Experimental Investigation of Transient Injection Phenomena in Rocket Combusters at Vacuum with Cryogenic Flash Boiling

Abstract

AbstractThe substitution of the toxic hydrazine in current high-altitude rocket engines like upper stages or reaction control thrusters by green propellants is a major key driver in the current technology development of rocket propulsion systems. Operating these kind of rocket engines at high-altitude leads to a sudden pressure drop in the liquid propellants during their injection into the combustion chamber with a near-vacuum atmosphere prior to ignition. The resulting superheated thermodynamic state of the liquid causes a fast and eruptive evaporation which is called flash boiling. The degree of atomisation is important for a successful ignition and a secure operation of the rocket engine. The development and operation of a cryogenic high-altitude test bench at DLR Lampoldshausen enables the systematical experimental characterization of cryogenic flash boiling due to its ability to adjust and control the injection parameters like temperature, pressure or geometry.
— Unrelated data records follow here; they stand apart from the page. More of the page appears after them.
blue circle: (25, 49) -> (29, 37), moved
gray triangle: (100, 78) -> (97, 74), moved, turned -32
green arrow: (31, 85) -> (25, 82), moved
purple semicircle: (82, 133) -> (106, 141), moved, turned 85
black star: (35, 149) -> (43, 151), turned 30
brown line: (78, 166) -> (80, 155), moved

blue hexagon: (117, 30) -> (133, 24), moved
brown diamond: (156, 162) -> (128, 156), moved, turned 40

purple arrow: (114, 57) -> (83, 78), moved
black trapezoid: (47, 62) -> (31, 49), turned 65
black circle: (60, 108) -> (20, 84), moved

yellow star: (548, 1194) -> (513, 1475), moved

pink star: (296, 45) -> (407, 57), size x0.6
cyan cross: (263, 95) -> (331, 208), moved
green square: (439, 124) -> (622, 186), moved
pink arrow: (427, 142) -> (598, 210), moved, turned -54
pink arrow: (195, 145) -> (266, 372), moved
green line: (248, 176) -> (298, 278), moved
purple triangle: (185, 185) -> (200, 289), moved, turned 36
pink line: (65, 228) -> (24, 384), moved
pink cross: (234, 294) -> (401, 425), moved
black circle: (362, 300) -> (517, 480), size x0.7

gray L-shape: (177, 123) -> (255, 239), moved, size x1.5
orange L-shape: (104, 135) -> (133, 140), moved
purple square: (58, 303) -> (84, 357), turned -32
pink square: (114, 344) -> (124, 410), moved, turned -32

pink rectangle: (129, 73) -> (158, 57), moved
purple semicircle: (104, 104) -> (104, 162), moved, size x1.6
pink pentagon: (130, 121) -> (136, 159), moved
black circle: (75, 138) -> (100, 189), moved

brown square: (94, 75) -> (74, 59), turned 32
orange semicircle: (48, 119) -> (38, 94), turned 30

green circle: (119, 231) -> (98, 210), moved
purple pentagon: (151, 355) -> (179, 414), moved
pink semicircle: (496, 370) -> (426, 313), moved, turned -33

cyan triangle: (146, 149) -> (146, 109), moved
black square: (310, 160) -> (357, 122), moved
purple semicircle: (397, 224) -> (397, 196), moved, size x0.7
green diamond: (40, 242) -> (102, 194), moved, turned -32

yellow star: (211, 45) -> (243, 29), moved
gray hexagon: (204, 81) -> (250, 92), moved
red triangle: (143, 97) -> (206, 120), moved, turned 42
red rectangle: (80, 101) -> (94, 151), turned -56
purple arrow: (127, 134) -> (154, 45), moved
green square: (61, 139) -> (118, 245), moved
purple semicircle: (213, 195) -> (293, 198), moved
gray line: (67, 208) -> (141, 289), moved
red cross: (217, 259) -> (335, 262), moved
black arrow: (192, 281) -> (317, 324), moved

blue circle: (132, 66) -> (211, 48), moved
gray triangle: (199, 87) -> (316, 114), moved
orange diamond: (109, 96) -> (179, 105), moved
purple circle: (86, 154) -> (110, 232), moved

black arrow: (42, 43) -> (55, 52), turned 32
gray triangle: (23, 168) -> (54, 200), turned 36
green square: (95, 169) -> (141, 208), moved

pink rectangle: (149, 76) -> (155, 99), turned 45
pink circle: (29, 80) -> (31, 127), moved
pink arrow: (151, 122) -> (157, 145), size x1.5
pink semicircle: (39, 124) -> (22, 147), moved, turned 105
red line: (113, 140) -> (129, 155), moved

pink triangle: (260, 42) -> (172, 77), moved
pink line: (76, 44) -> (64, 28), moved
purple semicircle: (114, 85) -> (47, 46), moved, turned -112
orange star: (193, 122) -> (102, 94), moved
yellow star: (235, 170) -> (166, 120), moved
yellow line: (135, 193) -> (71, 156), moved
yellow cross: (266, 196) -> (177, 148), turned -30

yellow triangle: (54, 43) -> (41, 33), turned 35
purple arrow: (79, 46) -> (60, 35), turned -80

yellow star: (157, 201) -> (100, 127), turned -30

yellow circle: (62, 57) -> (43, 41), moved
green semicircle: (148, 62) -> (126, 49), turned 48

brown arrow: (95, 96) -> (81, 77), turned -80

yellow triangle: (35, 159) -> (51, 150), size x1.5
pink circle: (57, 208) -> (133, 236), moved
Several test campaigns with liquid nitrogen (LN2) were performed using two optical diagnostic methods: First, flash boiling LN2 spray patterns were visualised by means of high-speed shadowgraphy and, secondly, we determined the droplet size and velocity distributions in strongly superheated LN2 sprays with the help of a laser-based Phase Doppler system (PDA). The experimental data generated within these measurement campaigns provide defined boundary conditions as well as a broad data base for the numerical modelling of cryogenic flash boiling like e.g. the publications [8, 9].